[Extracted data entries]
____
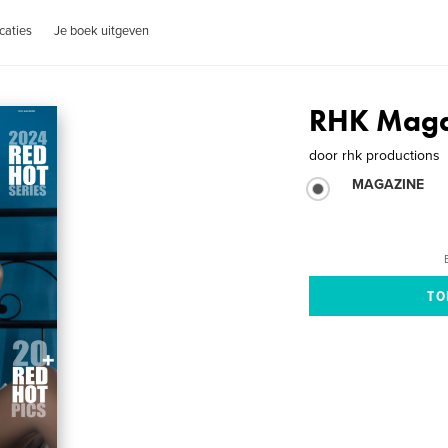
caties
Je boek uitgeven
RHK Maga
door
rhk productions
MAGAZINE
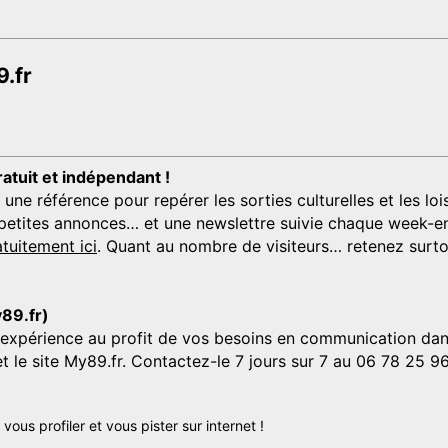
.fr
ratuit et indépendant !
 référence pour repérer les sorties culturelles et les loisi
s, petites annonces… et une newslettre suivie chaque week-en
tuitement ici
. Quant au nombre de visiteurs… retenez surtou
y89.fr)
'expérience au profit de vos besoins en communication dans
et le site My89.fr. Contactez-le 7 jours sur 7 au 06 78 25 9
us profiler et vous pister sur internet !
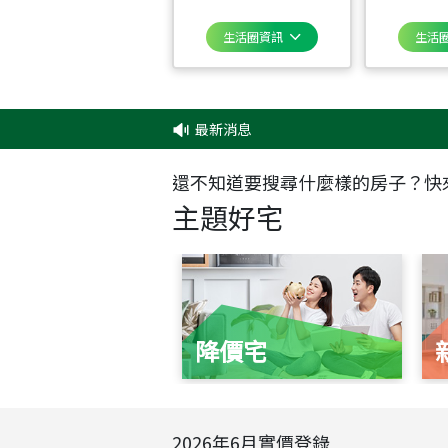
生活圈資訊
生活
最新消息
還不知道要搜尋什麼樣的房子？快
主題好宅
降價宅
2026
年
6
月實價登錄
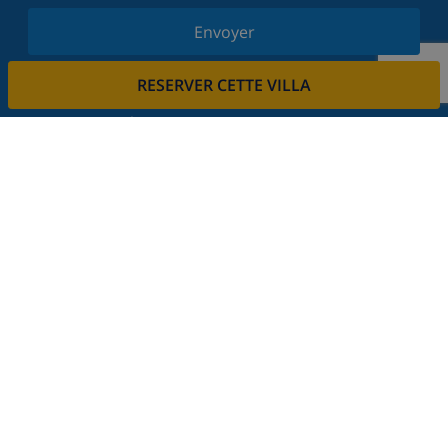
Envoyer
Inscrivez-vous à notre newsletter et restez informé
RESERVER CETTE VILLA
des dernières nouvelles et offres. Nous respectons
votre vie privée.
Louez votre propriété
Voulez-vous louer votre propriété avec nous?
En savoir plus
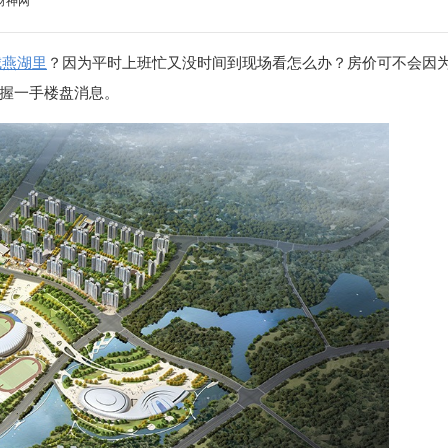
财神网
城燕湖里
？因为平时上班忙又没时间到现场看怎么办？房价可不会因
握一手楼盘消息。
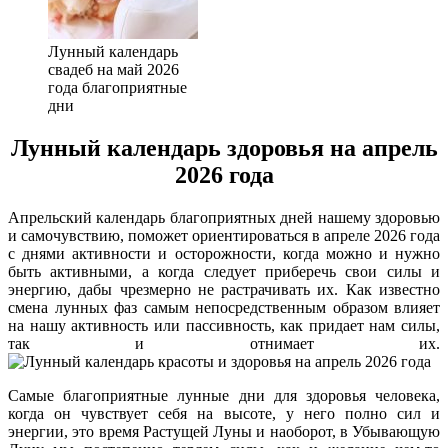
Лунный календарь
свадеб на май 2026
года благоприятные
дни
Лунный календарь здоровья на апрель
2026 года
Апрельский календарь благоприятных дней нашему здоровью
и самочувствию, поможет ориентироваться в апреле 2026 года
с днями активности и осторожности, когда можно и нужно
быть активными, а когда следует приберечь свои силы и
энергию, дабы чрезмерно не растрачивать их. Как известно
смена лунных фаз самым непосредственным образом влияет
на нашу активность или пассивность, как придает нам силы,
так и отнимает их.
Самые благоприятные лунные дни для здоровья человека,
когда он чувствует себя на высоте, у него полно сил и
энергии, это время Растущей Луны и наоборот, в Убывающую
____
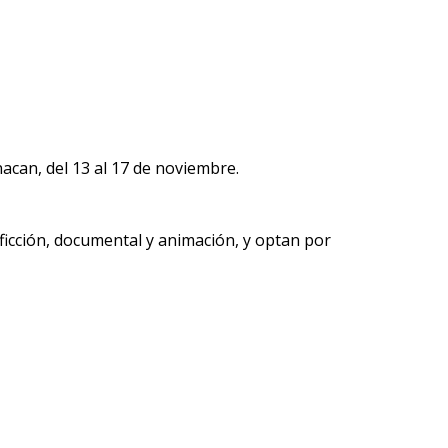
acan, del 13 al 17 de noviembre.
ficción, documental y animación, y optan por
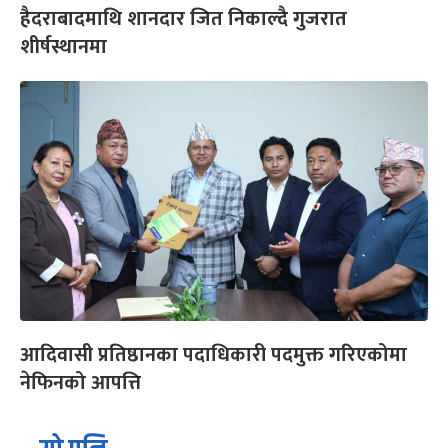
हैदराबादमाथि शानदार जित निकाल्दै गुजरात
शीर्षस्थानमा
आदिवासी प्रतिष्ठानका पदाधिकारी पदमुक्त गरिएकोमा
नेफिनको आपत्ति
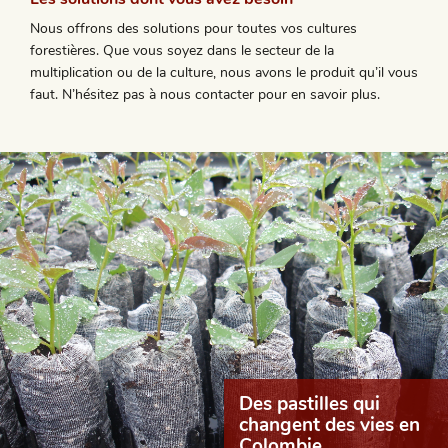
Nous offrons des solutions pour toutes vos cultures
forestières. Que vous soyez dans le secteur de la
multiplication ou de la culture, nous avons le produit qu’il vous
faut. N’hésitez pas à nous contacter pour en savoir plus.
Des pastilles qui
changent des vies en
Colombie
____
● **WHAT TO WORK ON**
Return all lines from the data that include the string "года".

● **ANSWER FOR THE TASK**
года благоприятные
2026 года
и самочувствию, поможет ориентироваться в апреле 2026 года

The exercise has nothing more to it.